Destinos do Sercomtel
PUBLICAÇÃO
quinta-feira, 10 de abril de 1997
Jackson Proença Testa 
Enquanto alguns londrinenses questionam se o correto é nominar-se o ou a Sercomtel, vemos, com bastante preocupação, confirmarem-se nossos temores, quando, em meados do ano passado, ousamos publicar alguns artigos (Manifesto à Comunidade Londrinense - JL de 30/5/96; Ainda há tempo de salvar o Sercomtel - FL de 16/6/96), nos quais manifestávamos nosso ponto de vista. Na ocasião, outros londrinenses manifestaram-se, como os sócios do Rotary Club de Londrina Norte e os ex-presidentes do Sercomtel Carlos Klamas e Luiz Carlos Belinetti. O promotor Bruno Galatti, cumprindo à risca seu papel de defensor dos direitos públicos, entrava com ações na Justiça, pois, na época, dois assuntos eram apresentados como de vital importância para a municipalidade: o empréstimo de dinheiro do Sercomtel à prefeitura e a transformação do próprio de autarquia em sociedade anônima. Essa transformação era saudada como a panacéia que iria resolver todos os nossos problemas, e alguns mais afoitos apregoavam que o Sercomtel iria atuar em várias regiões do país, trazendo vultosos resultados, associado que estaria com grandes grupos empresariais e financeiros.

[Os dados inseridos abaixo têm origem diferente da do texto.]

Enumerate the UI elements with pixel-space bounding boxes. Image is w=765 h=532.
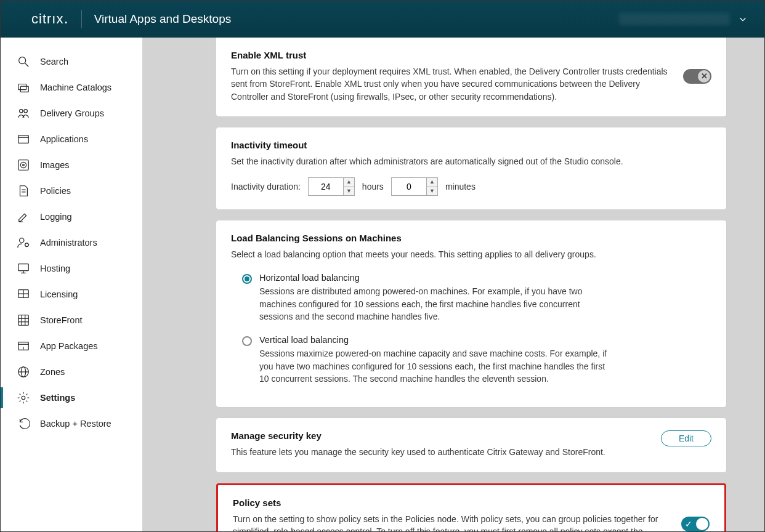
sidebar-item-administrators[interactable]: Administrators <box>1 230 142 256</box>
card-security-key: Manage security key This feature lets yo… <box>216 418 726 472</box>
app-title: Virtual Apps and Desktops <box>82 12 232 26</box>
sidebar-item-label: Logging <box>40 212 72 222</box>
sidebar-item-hosting[interactable]: Hosting <box>1 256 142 281</box>
hours-down[interactable]: ▼ <box>344 187 354 196</box>
hours-stepper[interactable]: ▲ ▼ <box>308 177 355 196</box>
card-title: Policy sets <box>233 498 669 508</box>
sidebar-item-logging[interactable]: Logging <box>1 204 142 230</box>
minutes-up[interactable]: ▲ <box>427 178 437 187</box>
package-icon <box>17 339 30 353</box>
radio-hint: Sessions maximize powered-on machine cap… <box>259 347 610 385</box>
sidebar-item-label: Hosting <box>40 264 70 273</box>
card-desc: Turn on the setting to show policy sets … <box>233 513 669 531</box>
document-icon <box>17 184 30 198</box>
account-label <box>619 13 730 25</box>
svg-point-32 <box>22 396 25 400</box>
sidebar-item-storefront[interactable]: StoreFront <box>1 307 142 333</box>
radio-vertical[interactable] <box>242 336 252 346</box>
sidebar-item-zones[interactable]: Zones <box>1 359 142 385</box>
card-desc: Select a load balancing option that meet… <box>231 248 711 260</box>
hours-input[interactable] <box>309 178 343 195</box>
card-title: Manage security key <box>231 430 649 441</box>
card-title: Inactivity timeout <box>231 140 711 150</box>
radio-label: Horizontal load balancing <box>259 273 610 283</box>
monitor-icon <box>17 262 30 275</box>
sidebar-item-label: Images <box>40 160 70 170</box>
backup-icon <box>17 417 30 430</box>
groups-icon <box>17 107 30 120</box>
card-title: Enable XML trust <box>231 50 671 60</box>
x-icon: ✕ <box>701 71 708 81</box>
sidebar-item-delivery-groups[interactable]: Delivery Groups <box>1 100 142 126</box>
sidebar-item-label: Settings <box>40 393 75 403</box>
hours-up[interactable]: ▲ <box>344 178 354 187</box>
minutes-input[interactable] <box>392 178 426 195</box>
sidebar-item-label: Machine Catalogs <box>40 83 111 92</box>
gear-icon <box>17 391 30 405</box>
svg-point-5 <box>24 110 27 113</box>
card-inactivity-timeout: Inactivity timeout Set the inactivity du… <box>216 127 726 209</box>
sidebar-item-label: Administrators <box>40 238 97 248</box>
sidebar-item-images[interactable]: Images <box>1 152 142 178</box>
svg-rect-21 <box>18 315 29 326</box>
minutes-down[interactable]: ▼ <box>427 187 437 196</box>
svg-rect-6 <box>18 135 29 143</box>
sidebar-item-licensing[interactable]: Licensing <box>1 281 142 307</box>
card-desc: Set the inactivity duration after which … <box>231 155 711 167</box>
svg-rect-2 <box>18 84 26 90</box>
svg-point-9 <box>20 162 26 167</box>
radio-horizontal[interactable] <box>242 274 252 284</box>
admin-icon <box>17 236 30 249</box>
svg-rect-15 <box>18 264 29 271</box>
svg-rect-8 <box>18 160 29 171</box>
sidebar-item-search[interactable]: Search <box>1 49 142 75</box>
svg-rect-3 <box>20 86 28 92</box>
sidebar-item-backup-restore[interactable]: Backup + Restore <box>1 411 142 437</box>
radio-hint: Sessions are distributed among powered-o… <box>259 285 610 323</box>
card-xml-trust: Enable XML trust Turn on this setting if… <box>216 38 726 116</box>
svg-line-1 <box>25 63 29 67</box>
edit-button[interactable]: Edit <box>661 430 711 446</box>
sidebar-item-label: Policies <box>40 186 71 196</box>
sidebar-item-label: App Packages <box>40 341 98 351</box>
globe-icon <box>17 365 30 379</box>
window-icon <box>17 132 30 146</box>
sidebar-item-applications[interactable]: Applications <box>1 126 142 152</box>
sidebar-item-policies[interactable]: Policies <box>1 178 142 204</box>
svg-point-14 <box>25 243 29 247</box>
sidebar-item-label: Search <box>40 57 68 66</box>
logo-text: citrıx <box>31 11 63 27</box>
search-icon <box>17 55 30 68</box>
sidebar-item-label: StoreFront <box>40 315 83 325</box>
svg-point-13 <box>20 238 24 243</box>
disc-icon <box>17 158 30 172</box>
sidebar-item-label: Backup + Restore <box>40 419 111 429</box>
grid-icon <box>17 313 30 327</box>
top-bar: citrıx. Virtual Apps and Desktops <box>1 1 764 38</box>
card-desc: This feature lets you manage the securit… <box>231 446 649 458</box>
svg-point-10 <box>23 164 25 166</box>
sidebar-item-settings[interactable]: Settings <box>1 385 142 411</box>
hours-unit: hours <box>362 182 384 191</box>
card-title: Load Balancing Sessions on Machines <box>231 233 711 243</box>
sidebar: Search Machine Catalogs Delivery Groups … <box>1 38 142 531</box>
toggle-policy-sets[interactable]: ✓ <box>681 517 710 531</box>
card-load-balancing: Load Balancing Sessions on Machines Sele… <box>216 220 726 407</box>
check-icon: ✓ <box>685 519 692 529</box>
sidebar-item-label: Zones <box>40 367 65 377</box>
minutes-stepper[interactable]: ▲ ▼ <box>391 177 438 196</box>
citrix-logo: citrıx. <box>31 10 82 28</box>
inactivity-label: Inactivity duration: <box>231 182 301 191</box>
main-content: Enable XML trust Turn on this setting if… <box>142 38 764 531</box>
license-icon <box>17 288 30 301</box>
svg-point-0 <box>19 57 26 64</box>
sidebar-item-label: Licensing <box>40 289 78 299</box>
svg-point-4 <box>20 110 23 113</box>
sidebar-item-app-packages[interactable]: App Packages <box>1 333 142 359</box>
toggle-xml-trust[interactable]: ✕ <box>683 69 711 84</box>
sidebar-item-machine-catalogs[interactable]: Machine Catalogs <box>1 75 142 100</box>
sidebar-item-label: Applications <box>40 134 88 144</box>
chevron-down-icon[interactable] <box>739 15 747 23</box>
edit-icon <box>17 210 30 224</box>
minutes-unit: minutes <box>445 182 476 191</box>
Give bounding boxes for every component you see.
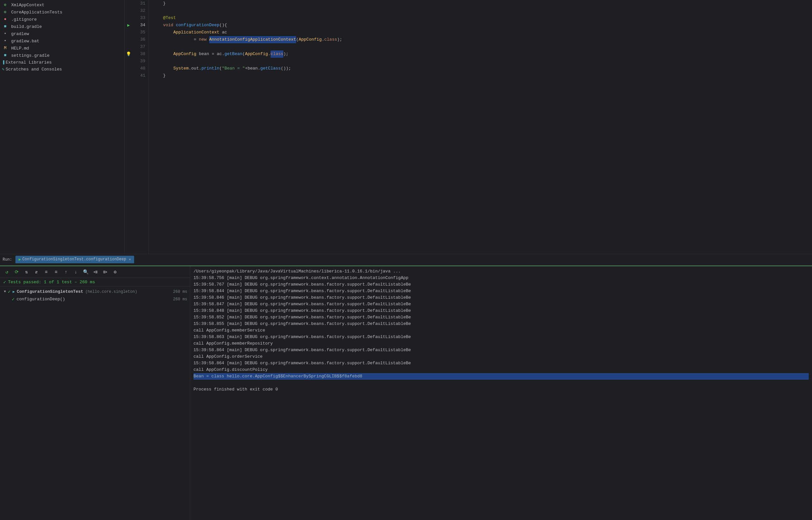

Portanto, quem, na época, estivesse contra essas duas realizações da então administração municipal, estaria contra os destinos da cidade, daí não contarmos com maior número de adeptos às nossas premissas, embora muitos com ela concordassem mas não ousassem manifestar-se de público. Passados alguns meses, vemos, não para nossa alegria (nossos temores foram, afinal, confirmados), mas para constrangimento geral, que a transformação do Sercomtel em sociedade anônima não trouxe qualquer benefício - ou melhor, trouxe sim, ao erário, pois a empresa passou a pagar impostos (em torno de 40% do resultado, o que equivale hoje a cerca de R$ 500 mil mensais - já temos aí quase 5 milhões de reais que poderiam estar aplicados em investimentos na cidade!).
Outra desvantagem: como empresa estatal, o Sercomtel não tem flexibilidade, está sujeita a impostos e à burocracia da Lei 8.666/93, a Lei de Licitações, ao contrário do que se apregoava na época. Falou-se na época que o Sercomtel conquistaria novos mercados através da Banda B. Entretanto, com a regulamentação da lei de telecomunicações, tal premissa não aconteceu, como prevíamos. Resta ainda a sugestão de parceria com a Telepar, para fortalecimento da Banda A, para enfrentar a concorrência da Banda B.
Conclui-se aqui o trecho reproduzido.